Cup Final Day tomorrow (Saturday), so this week we’re talking spherical
objects. Want to know how to wind up a British football fan? Well, there are
many ways – in fact, if they’re a Spurs fan the ways are almost too many to
enumerate – but there is one surefire way to rile just about any British fan.
Open your mouth and utter the word ‘soccer’. Then take cover. This exercise is
not to be undertaken lightly.
You’ll be surprised just how irate they get. ‘Soccer’, they’ll tell you, is another
one of those ‘ugly Americanisms’. But, like so many people who rail against
‘ugly Americanisms’, they’ll be wrong. ‘Soccer’ is as English as spotted dick.
Responsible Victorians in 1863, needing an abbreviation for their new form of
entertainment, Association Football, to put up against Rugby Football’s ‘rugger’,
decided not to go with the more logical first choice but plumped instead for
‘soccer’. And the rather strange name spread around the world.

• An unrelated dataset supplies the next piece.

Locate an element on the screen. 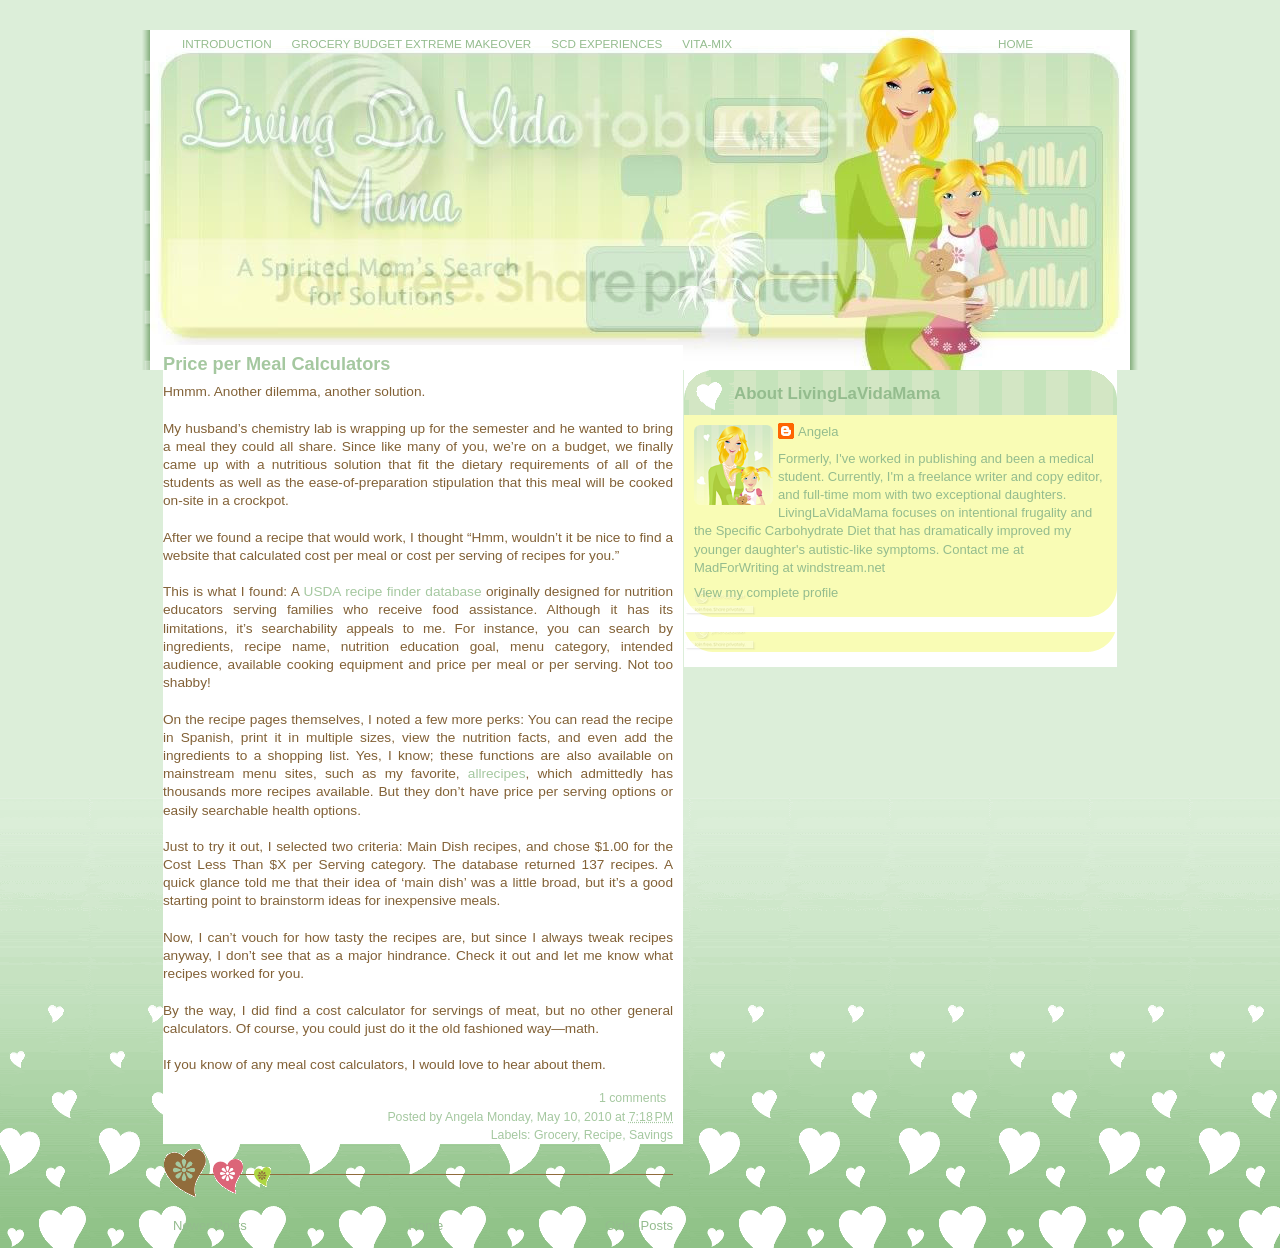 This screenshot has height=1248, width=1280. Grocery Budget Extreme Makeover is located at coordinates (412, 43).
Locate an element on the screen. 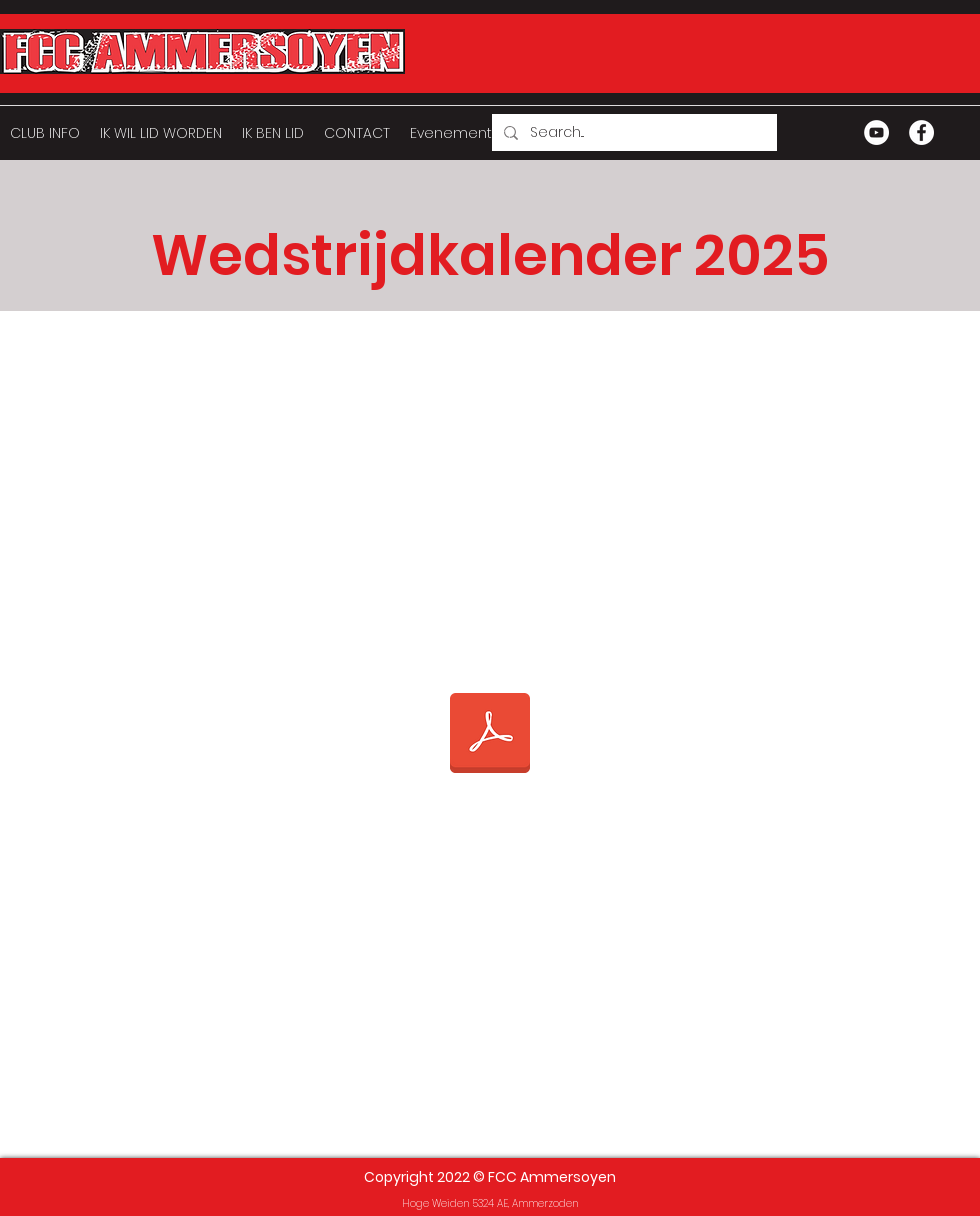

It would be another 18 years before anyone referred to the game as simply ‘football’ and, even so, ‘soccer’ remained in popular usage for another hundred years. It was only in the 1980s, when Chris Waddle’s haircut shocked everyone into a wholesale restructuring of the game, that ‘soccer’ fell out of favour in Britain. They kept using it in America, though, where the mullet was yet to be deemed a criminal offence, and hence the misconception that ‘soccer’ originated across the pond.
So enjoy the soccer tomorrow. May the boldest team win.